問題のディーゼル車はどの規制値を狙って開発されたのだろうか。欧州のユーロ5はアメリカの規制よりも厳しくなく、多くのメーカーがクリアしていた。それにも関わらず、VWだけがディフィート・デバイスを使用している。
ここからは想像だが、ディフィート・デバイスを使えば、燃費性能を犠牲にしないで済むし、複雑で高価な触媒にコストをかけないで済む。ディフィート・デバイスを使うことに慢性化し、罪の意識が薄れていたのではないか。当時の欧州では120g規制と言われるCO2規制の方が社会の大きな関心事であった。
法令遵守よりも世界一をかけた熾烈な販売台数の競争が原因?
「それにしても……」と日本メーカーのディーゼルを開発するエンジニアは首をかしげる。ユーロ5なら規制クリアはそれほど難しくない。制御プログラムを作っていたのはドイツのメガサプライヤーのボッシュ。VWとボッシュはディーゼル技術で世界をリードしていたはずだった。

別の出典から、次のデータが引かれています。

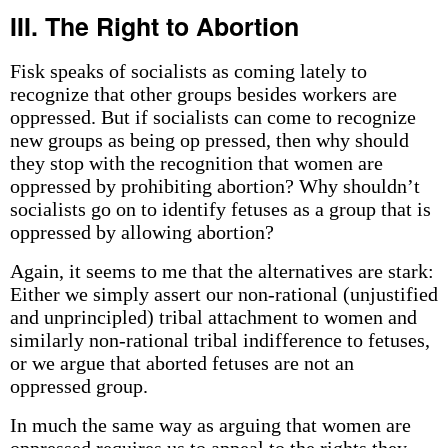
III. The Right to Abortion
Fisk speaks of socialists as coming lately to
recognize that other groups besides workers are
oppressed. But if socialists can come to recognize
new groups as being op­ pressed, then why should
they stop with the recognition that women are
oppressed by prohibiting abortion? Why shouldn’t
socialists go on to identify fetuses as a group that is
oppressed by allowing abortion?
Again, it seems to me that the alternatives are stark:
Either we simply assert our non-rational (unjustified
and unprincipled) tribal attachment to women and
similarly non-rational tribal indifference to fetuses,
or we argue that aborted fetuses are not an
oppressed group.
In much the same way as arguing that women are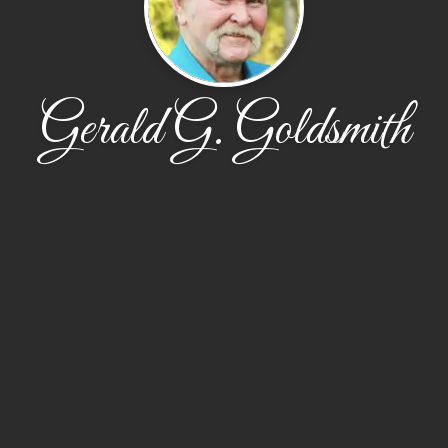
Gerald G. Goldsmith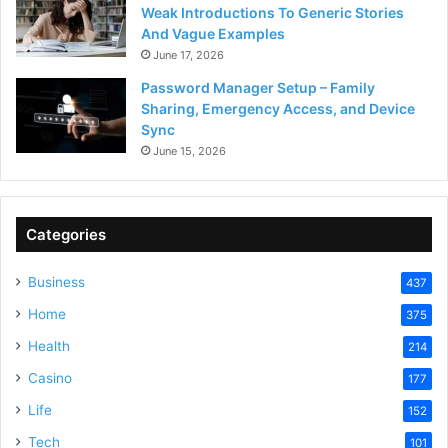
Weak Introductions To Generic Stories
And Vague Examples
June 17, 2026
Password Manager Setup – Family
Sharing, Emergency Access, and Device
Sync
June 15, 2026
Categories
Business
437
Home
375
Health
214
Casino
177
Life
152
Tech
101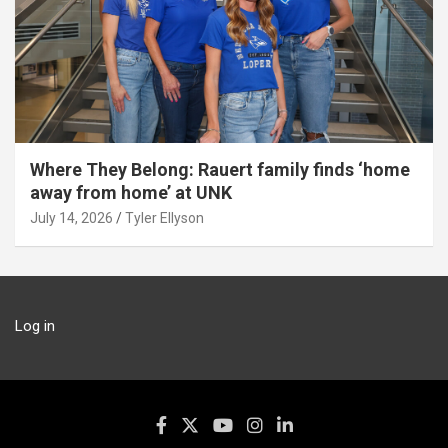
Where They Belong: Rauert family finds ‘home
away from home’ at UNK
July 14, 2026
Tyler Ellyson
Log in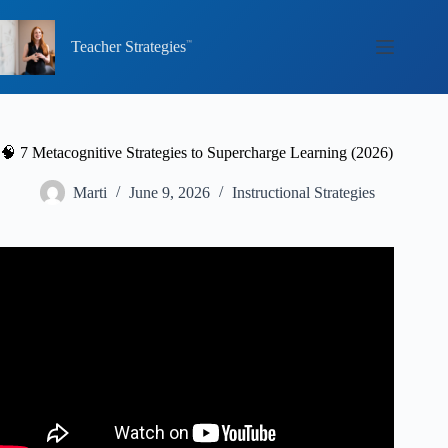
Skip
to
content
Teacher Strategies
🧠 7 Metacognitive Strategies to Supercharge Learning (2026)
Marti
June 9, 2026
Instructional Strategies
Video: Metacognition: The Skill That Promotes Advanced
Learning.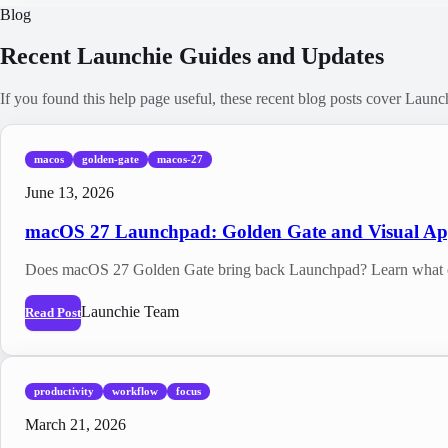
Blog
Recent Launchie Guides and Updates
If you found this help page useful, these recent blog posts cover Laun
macos
golden-gate
macos-27
June 13, 2026
macOS 27 Launchpad: Golden Gate and Visual A
Does macOS 27 Golden Gate bring back Launchpad? Learn what cha
Launchie Team
Read Post
productivity
workflow
focus
March 21, 2026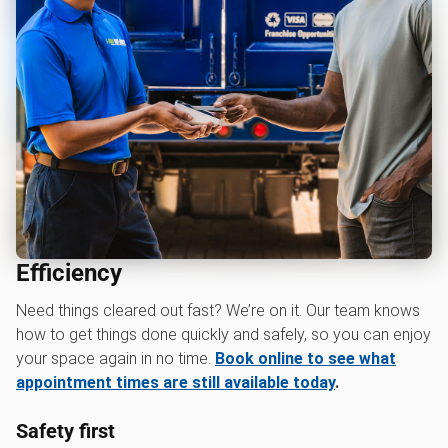
Efficiency
Need things cleared out fast? We’re on it. Our team knows
how to get things done quickly and safely, so you can enjoy
your space again in no time.
Book online to see what
appointment times are still available today
.
Safety first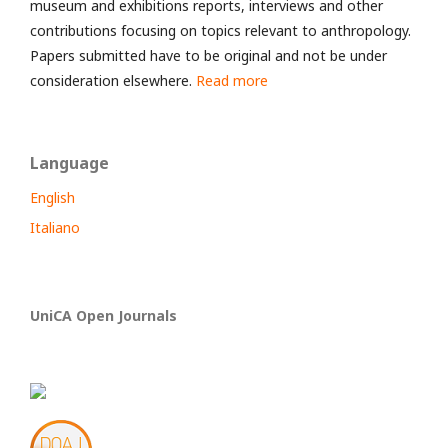
museum and exhibitions reports, interviews and other
contributions focusing on topics relevant to anthropology.
Papers submitted have to be original and not be under
consideration elsewhere.
Read more
Language
English
Italiano
UniCA Open Journals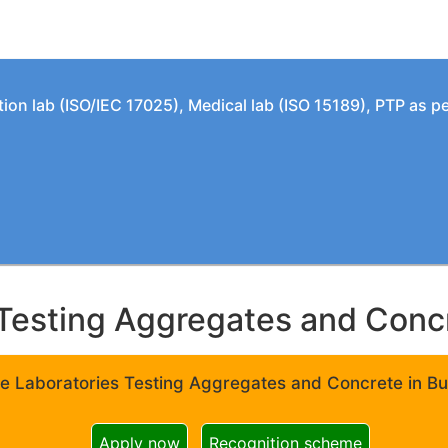
tion lab (ISO/IEC 17025), Medical lab (ISO 15189), PTP as 
Testing Aggregates and Concre
e Laboratories Testing Aggregates and Concrete in Bui
Apply now
Recognition scheme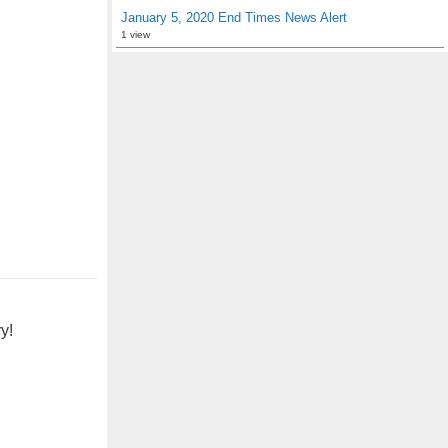
January 5, 2020 End Times News Alert
1 view
y!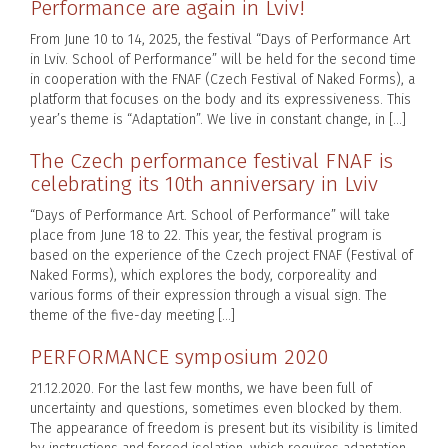
Performance are again in Lviv!
From June 10 to 14, 2025, the festival “Days of Performance Art
in Lviv. School of Performance” will be held for the second time
in cooperation with the FNAF (Czech Festival of Naked Forms), a
platform that focuses on the body and its expressiveness. This
year’s theme is “Adaptation”. We live in constant change, in […]
The Czech performance festival FNAF is
celebrating its 10th anniversary in Lviv
“Days of Performance Art. School of Performance” will take
place from June 18 to 22. This year, the festival program is
based on the experience of the Czech project FNAF (Festival of
Naked Forms), which explores the body, corporeality and
various forms of their expression through a visual sign. The
theme of the five-day meeting […]
PERFORMANCE symposium 2020
21.12.2020. For the last few months, we have been full of
uncertainty and questions, sometimes even blocked by them.
The appearance of freedom is present but its visibility is limited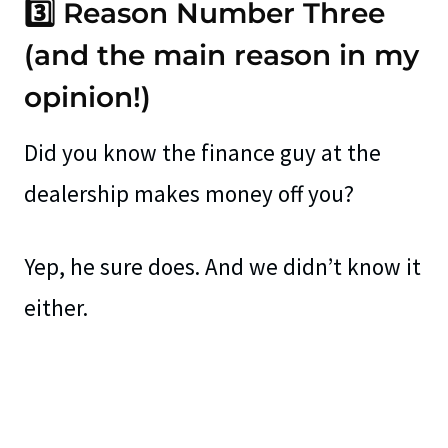
3️⃣ Reason Number Three
(and the main reason in my
opinion!)
Did you know the finance guy at the
dealership makes money off you?
Yep, he sure does. And we didn’t know it
either.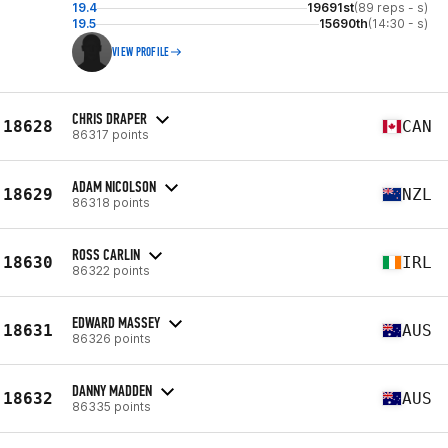
19.4
19691st
(89 reps - s)
19.5
15690th
(14:30 - s)
VIEW PROFILE
CHRIS DRAPER
18628
CAN
86317 points
ADAM NICOLSON
18629
NZL
86318 points
ROSS CARLIN
18630
IRL
86322 points
EDWARD MASSEY
18631
AUS
86326 points
DANNY MADDEN
18632
AUS
86335 points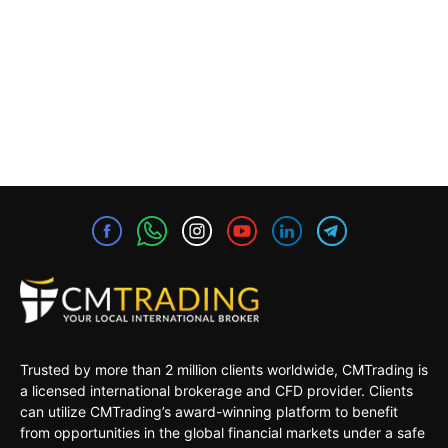
Trusted by more than 2 million clients worldwide, CMTrading is
a licensed international brokerage and CFD provider. Clients
can utilize CMTrading’s award-winning platform to benefit
from opportunities in the global financial markets under a safe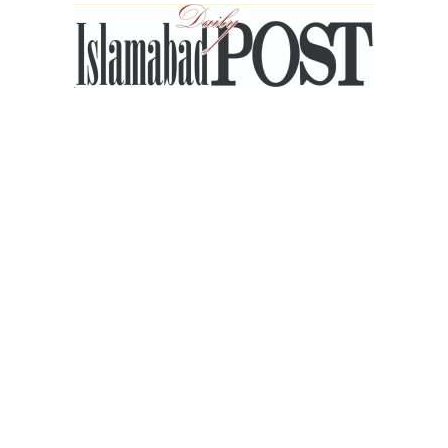
Islamabad
Post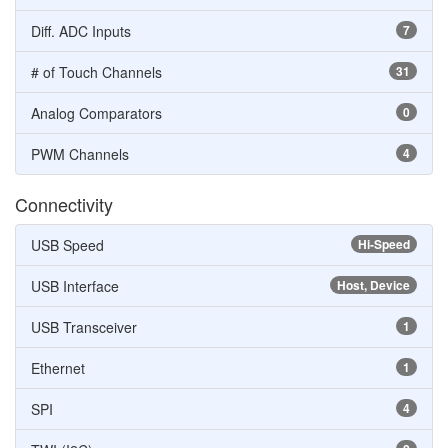
Diff. ADC Inputs
7
# of Touch Channels
31
Analog Comparators
0
PWM Channels
4
Connectivity
USB Speed
Hi-Speed
USB Interface
Host, Device
USB Transceiver
1
Ethernet
1
SPI
4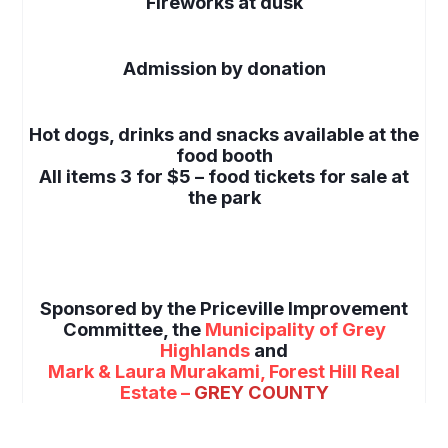
Fireworks at dusk
space
Admission by donation
space
Hot dogs, drinks and snacks available at the
food booth
All items 3 for $5 – food tickets for sale at
the park
space
space
Sponsored by the Priceville Improvement
Committee, the
Municipality of Grey
Highlands
and
Mark & Laura Murakami, Forest Hill Real
Estate –
GREY COUNTY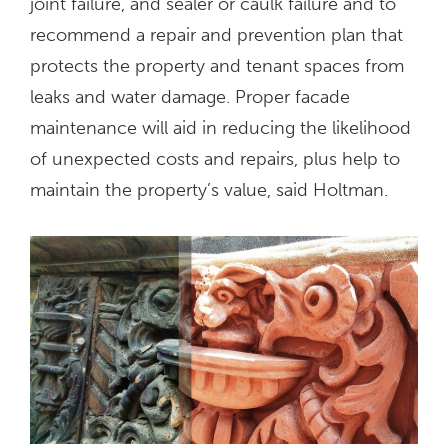
joint failure, and sealer or caulk failure and to
recommend a repair and prevention plan that
protects the property and tenant spaces from
leaks and water damage. Proper facade
maintenance will aid in reducing the likelihood
of unexpected costs and repairs, plus help to
maintain the property’s value, said Holtman.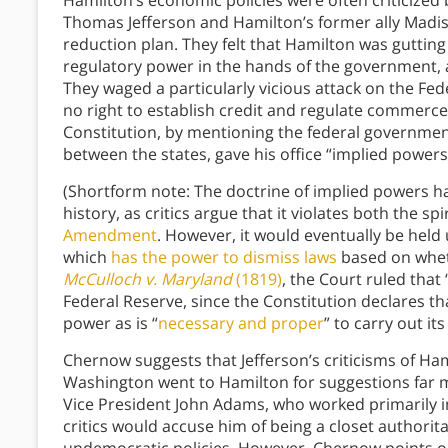
Hamilton’s economic policies were often criticized b
Thomas Jefferson and Hamilton’s former ally Madis
reduction plan. They felt that Hamilton was gutting
regulatory power in the hands of the government, an
They waged a particularly vicious attack on the Fe
no right to establish credit and regulate commerce 
Constitution, by mentioning the federal government’
between the states, gave his office “implied powe
(Shortform note: The doctrine of implied powers 
history, as critics argue that it violates both the sp
Amendment
. However, it would eventually be hel
which
has the power to dismiss laws
based on wheth
McCulloch v. Maryland
(1819)
, the Court ruled that
Federal Reserve, since the Constitution declares 
power as is “
necessary and proper
” to carry out its
Chernow suggests that Jefferson’s criticisms of Ha
Washington went to Hamilton for suggestions far m
Vice President John Adams, who worked primarily i
critics would accuse him of being a closet author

それなのになぜこのような事態が起きたのか、未だに疑問が残る。ボッシュは不正プログラムを量産車に使うことは違法だと通告したと述べているが、ブランドへの信頼感の失墜は避けられない。
問題の根底には2000年以降の急速なグローバル化があるのではないか。トヨタもGMもホンダも、2000年代の10年に大リコールを体験した。法令遵守よりも世界一をかけた熾烈な販売台数の競争が原因なのかもしれない。
VWにはウミを流し、一日も早く元気なワーゲンに戻って欲しい。そのときはVWのディーゼル車を堂々と買いたいと思うのだ。